The water for turfgrass growth that is supplied through irrigation and rainfall typically contains various minerals. These minerals are usually in such small quantities that they pose no problems to the lawns unless an irrigation source is contaminated. However, lawns on or near coastal regions face a potential problem from sea salt, which contains sodium chloride.
The term salt, or salinity, refers to all salts. Salts from fertilizers can contain various elements, such as calcium, magnesium, or potassium. However, high concentrations of sea salts are a concern, as they can be very detrimental to turfgrasses. High sodium levels can have a detrimental effect on the soil by displacing other elements within the soil, which can cause the soil to collapse and loose porosity. This has a negative effect on soil structure, which in turn reduces soil aeration, internal drainage, and plant growth. Coastal regions can see saltwater intrusions onto lawns through storm events and exceptionally high tides, sometimes referred to as “King Tides”. Although ocean water salinity varies on average, the salinity of ocean water is about 35 parts per thousand (ppt). Saltwater intrusion onto a lawn can have far reaching detrimental effects.
High soil salinity in a lawn can result from the use of salty irrigation water or by ocean or marsh water intrusion. Turfgrass decline and death can occur rather quickly, especially when the soil is poorly drained or without fresh water applications to flush out the salts.
Salts will reduce turfgrass health mainly through an osmotic effect. Water will move from an area of low salinity into an area of high salinity. Moisture in plant tissue contains a relatively low amount of salt. As the concentration of salt in the soil solution increases, it becomes more difficult for the plant roots to absorb water, and under extreme conditions, high salt concentration in soil can pull moisture from the plant’s root system.
The initial response of turfgrass to high soil salinity is a slowing of turfgrass growth. Leaf blades will become stiff and narrower than normal. A color change in the turf may occur, where leaf blade color becomes darker green or blue-green. Salt stressed turf may also wilt more quickly than turf not affected by salt because of the osmotic effect and the difficulty in taking up water. Turf wilting may even occur in a moist soil. Under higher salt levels, general thinning of the turf occurs as well as some leaf tip burn.
Turfgrass species vary in their tolerance to salt.

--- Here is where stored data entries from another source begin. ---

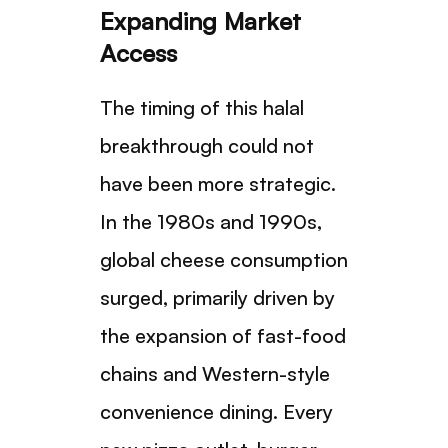
Expanding Market
Access
The timing of this halal
breakthrough could not
have been more strategic.
In the 1980s and 1990s,
global cheese consumption
surged, primarily driven by
the expansion of fast-food
chains and Western-style
convenience dining. Every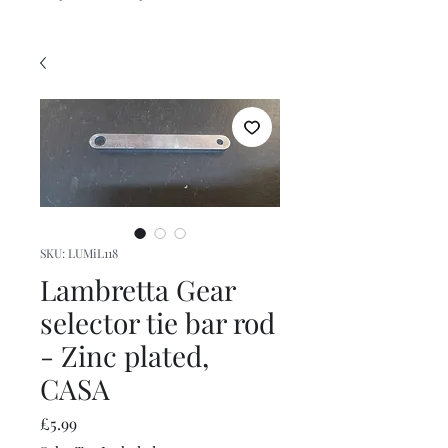
SKU: LUMiL118
Lambretta Gear
selector tie bar rod
- Zinc plated,
CASA
Price
£5.99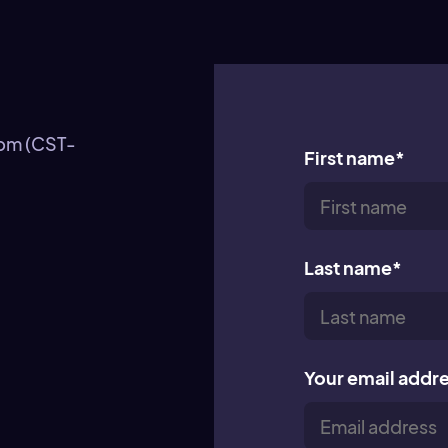
0pm (CST-
First name
*
Last name
*
Your email addr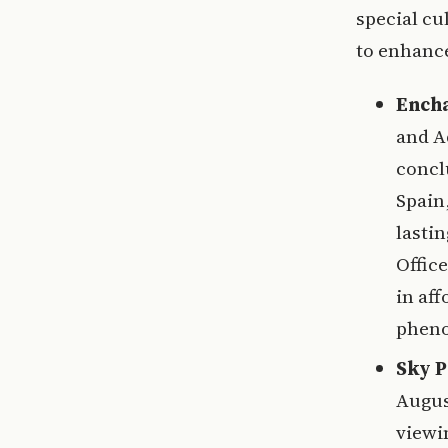
special cu
to enhance
Encha
and A
concl
Spain,
lasti
Offic
in aff
phen
Sky P
August
viewin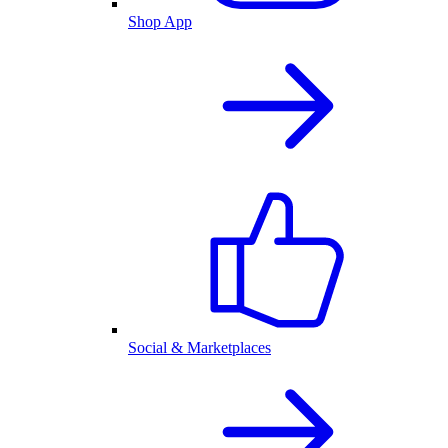
Shop App
Social & Marketplaces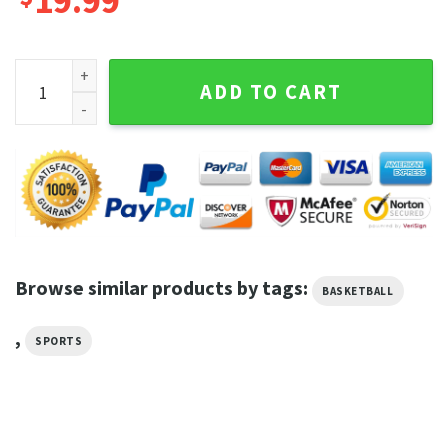
19.99
Better Is One Day In Your Courts Than A Thousanf Elsewhere
ADD TO CART
Browse similar products by tags:
BASKETBALL
,
SPORTS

Seashore paspalum is the best warm-season turfgrass for salt tolerance and may be an option where frequent saltwater intrusion occurs. Zoysiagrass, bermudagrass and St. Augustinegrass have a fairly good tolerance to saltwater intrusion; however, centipedegrass has a poor tolerance to salt. Bermudagrass lawns over seeded with ryegrass for winter color are quite tolerant of saltwater intrusion. Another aspect to salt problems in the lawn is that salt in the soil can slow or inhibit seed germination. High soil salinity can prohibit seeds from imbibing water because of the osmotic effect. Therefore, when reclaiming areas where saltwater intrusion has occurred, make sure the site is thoroughly flushed of salts before reseeding.
Reclaiming a turf site that has been affected by saltwater intrusion can be difficult and laborious. To determine what steps are needed, determine the severity that the intrusive water has caused. This can be determined by soil testing. Another factor involved with reclamation is the soil texture. Sandy soils are easier to reclaim that clay soils due to the better leaching potential in the sandy soil.
While waiting on soil test results, it is important to remove any debris, sand, or mud accumulation on the turf. Shading of the turf by debris can cause just as much damage as saltwater intrusion as it reduces photosynthesis. Remove this layer by hand raking or using a flat-headed shovel. The area should then be washed with a stream of fresh water.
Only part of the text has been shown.